Kobe Bryant, Mom Settle Auction House Squabble

Elaine Radford

Kobe Bryant has settled his dispute with his mother, Pamela Bryant, conceding that she had the right to consign and sell several of the items that she placed with a New Jersey based auction house. On Monday, Ken Goldin, the owner of Goldin Auctions, said that he'll be selling six Kobe Bryant items in an online sale scheduled from June 17 to July 19.

As I reported in early May, Pamela Bryant had originally asked Goldin Auctions to sell a large number of items that Kobe had left in her home going as far back as his high school days. She said that she'd asked Bryant if he'd wanted the items over five years earlier, and he'd told her that he didn't.

When she needed funds to buy a house in Nevada, she consigned them to Goldin in exchange for a $450,000 advance.

When he caught wind of the sale, Kobe Bryant asked his lawyer to send a cease-and-desist letter to his mother, telling her that she didn't own the items and couldn't sell them.

Goldin Auctions fired back with a lawsuit that would have been heard next week if not for the settlement.

As a result of the agreement, Joe and Pamela Bryant released a statement that said in part, "We apologize for any misunderstanding and unintended pain we have caused our son and appreciate the financial support he has provided over the years."

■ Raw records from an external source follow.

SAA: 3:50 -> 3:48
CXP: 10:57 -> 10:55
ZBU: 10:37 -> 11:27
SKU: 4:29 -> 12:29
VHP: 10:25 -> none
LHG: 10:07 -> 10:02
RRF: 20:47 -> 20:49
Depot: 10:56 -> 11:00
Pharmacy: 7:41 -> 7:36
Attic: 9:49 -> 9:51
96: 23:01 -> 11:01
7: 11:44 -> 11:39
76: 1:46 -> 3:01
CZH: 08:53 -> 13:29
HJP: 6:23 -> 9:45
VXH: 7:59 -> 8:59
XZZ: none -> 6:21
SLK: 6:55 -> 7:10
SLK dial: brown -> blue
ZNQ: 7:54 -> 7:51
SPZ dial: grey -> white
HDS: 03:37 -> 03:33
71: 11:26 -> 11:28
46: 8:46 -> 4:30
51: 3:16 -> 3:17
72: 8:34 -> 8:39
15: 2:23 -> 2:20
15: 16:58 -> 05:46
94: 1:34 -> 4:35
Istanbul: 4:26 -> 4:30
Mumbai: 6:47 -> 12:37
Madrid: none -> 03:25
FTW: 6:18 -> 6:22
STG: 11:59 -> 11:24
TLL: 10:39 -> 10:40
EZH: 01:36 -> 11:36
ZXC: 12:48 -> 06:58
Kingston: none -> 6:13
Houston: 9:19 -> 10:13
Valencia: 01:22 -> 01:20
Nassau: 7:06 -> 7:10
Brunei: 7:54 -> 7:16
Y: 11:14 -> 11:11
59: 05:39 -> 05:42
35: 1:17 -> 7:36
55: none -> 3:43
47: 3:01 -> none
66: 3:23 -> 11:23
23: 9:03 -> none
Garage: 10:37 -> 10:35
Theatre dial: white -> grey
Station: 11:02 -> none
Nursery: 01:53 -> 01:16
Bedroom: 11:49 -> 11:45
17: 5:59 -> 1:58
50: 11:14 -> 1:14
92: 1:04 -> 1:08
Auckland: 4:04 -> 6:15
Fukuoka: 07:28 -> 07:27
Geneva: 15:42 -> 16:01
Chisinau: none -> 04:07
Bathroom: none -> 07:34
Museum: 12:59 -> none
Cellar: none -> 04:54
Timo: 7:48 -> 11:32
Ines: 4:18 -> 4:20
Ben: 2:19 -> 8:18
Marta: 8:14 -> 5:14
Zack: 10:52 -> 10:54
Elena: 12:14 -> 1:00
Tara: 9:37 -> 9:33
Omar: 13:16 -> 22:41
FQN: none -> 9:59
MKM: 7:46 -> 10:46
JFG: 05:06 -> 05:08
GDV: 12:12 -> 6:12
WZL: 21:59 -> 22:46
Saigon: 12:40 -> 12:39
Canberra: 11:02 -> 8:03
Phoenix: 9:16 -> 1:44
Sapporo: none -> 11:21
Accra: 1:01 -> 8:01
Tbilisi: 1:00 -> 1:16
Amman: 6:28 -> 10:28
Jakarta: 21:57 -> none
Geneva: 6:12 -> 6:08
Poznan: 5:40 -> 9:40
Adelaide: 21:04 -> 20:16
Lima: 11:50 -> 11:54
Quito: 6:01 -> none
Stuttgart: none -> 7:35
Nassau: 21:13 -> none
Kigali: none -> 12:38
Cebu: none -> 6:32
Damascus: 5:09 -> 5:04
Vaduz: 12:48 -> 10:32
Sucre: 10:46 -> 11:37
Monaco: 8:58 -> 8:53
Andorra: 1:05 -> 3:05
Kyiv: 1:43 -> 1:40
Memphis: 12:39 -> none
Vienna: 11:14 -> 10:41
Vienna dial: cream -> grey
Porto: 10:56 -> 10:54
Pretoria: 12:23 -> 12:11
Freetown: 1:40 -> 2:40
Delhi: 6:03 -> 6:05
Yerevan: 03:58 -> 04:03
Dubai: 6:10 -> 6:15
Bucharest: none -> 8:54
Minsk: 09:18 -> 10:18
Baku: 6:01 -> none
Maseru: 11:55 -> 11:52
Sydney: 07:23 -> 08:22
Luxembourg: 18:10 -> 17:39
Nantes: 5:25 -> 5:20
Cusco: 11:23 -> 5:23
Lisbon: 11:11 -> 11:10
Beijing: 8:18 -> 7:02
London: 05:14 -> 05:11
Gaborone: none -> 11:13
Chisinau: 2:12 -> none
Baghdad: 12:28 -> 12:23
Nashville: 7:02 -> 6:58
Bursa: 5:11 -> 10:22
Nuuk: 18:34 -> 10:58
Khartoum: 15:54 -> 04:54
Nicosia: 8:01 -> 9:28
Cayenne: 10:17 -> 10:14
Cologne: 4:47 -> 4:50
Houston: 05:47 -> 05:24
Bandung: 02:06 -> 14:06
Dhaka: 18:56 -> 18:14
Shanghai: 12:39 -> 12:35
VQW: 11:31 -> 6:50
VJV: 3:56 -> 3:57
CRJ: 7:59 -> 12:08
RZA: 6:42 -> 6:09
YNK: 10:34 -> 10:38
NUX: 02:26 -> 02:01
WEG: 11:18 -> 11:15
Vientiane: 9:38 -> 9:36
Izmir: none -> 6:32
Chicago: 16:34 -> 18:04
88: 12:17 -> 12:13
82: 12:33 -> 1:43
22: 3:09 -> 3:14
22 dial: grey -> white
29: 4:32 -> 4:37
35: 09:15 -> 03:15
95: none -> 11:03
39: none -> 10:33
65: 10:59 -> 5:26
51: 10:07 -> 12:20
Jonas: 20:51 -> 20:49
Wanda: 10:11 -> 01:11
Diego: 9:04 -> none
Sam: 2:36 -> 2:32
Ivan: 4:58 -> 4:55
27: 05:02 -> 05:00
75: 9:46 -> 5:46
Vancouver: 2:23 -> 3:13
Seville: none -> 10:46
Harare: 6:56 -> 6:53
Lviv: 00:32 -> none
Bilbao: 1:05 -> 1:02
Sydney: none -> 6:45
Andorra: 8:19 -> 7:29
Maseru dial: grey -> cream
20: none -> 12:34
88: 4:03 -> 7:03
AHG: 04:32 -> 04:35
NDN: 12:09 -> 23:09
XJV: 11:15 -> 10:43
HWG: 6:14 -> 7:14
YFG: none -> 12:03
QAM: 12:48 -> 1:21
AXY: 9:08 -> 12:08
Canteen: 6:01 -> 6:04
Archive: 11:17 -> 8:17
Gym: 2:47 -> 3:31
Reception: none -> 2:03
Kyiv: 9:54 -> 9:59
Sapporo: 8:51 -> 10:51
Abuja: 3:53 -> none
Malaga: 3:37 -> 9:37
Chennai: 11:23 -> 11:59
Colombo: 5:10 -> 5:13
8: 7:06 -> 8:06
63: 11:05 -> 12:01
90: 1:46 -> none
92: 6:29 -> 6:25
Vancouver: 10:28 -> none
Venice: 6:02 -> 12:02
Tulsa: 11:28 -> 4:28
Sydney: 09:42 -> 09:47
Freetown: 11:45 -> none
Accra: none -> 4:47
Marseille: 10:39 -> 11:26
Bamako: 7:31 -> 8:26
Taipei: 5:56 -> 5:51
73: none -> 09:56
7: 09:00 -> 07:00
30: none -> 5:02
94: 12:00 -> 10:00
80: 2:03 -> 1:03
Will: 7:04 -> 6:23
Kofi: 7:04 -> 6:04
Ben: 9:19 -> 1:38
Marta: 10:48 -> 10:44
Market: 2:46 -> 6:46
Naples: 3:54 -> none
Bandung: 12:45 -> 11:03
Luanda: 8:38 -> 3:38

Hmm. According to ESPN, the Bryants are allowed to auction less than 10 percent of the original items. However, interestingly enough, those items appear to be the most valuable ones.

Like most lawsuits, there's a confidentiality agreement, and Ken Goldin has said he isn't allowed to reveal the terms of the settlement. However, he seemed confident that he will still make a profit after paying off Pamela Bryant's hefty advance.

"If I'd looked at the list from the beginning and picked nine items I wanted to get my hands on, I've got five of them," Goldin said.

The Kobe Bryant memorabilia going on the auction block will include two of Bryant's high school uniforms, his 2000 NBA All-star game ring, and his medallion and ribbon from a high-school all-star game.

Goldin predicted that each of the uniforms and the All-Star Game ring would fetch six figures ranging from around $100,000 to $250,000 apiece.

Although he did get most of his old stuff back under the agreement, it doesn't really feel like a win for Kobe Bryant. The pick of the litter seems to be going on sale.

What does he have to say about it?

ESPN reported that Kobe Bryant refused to comment.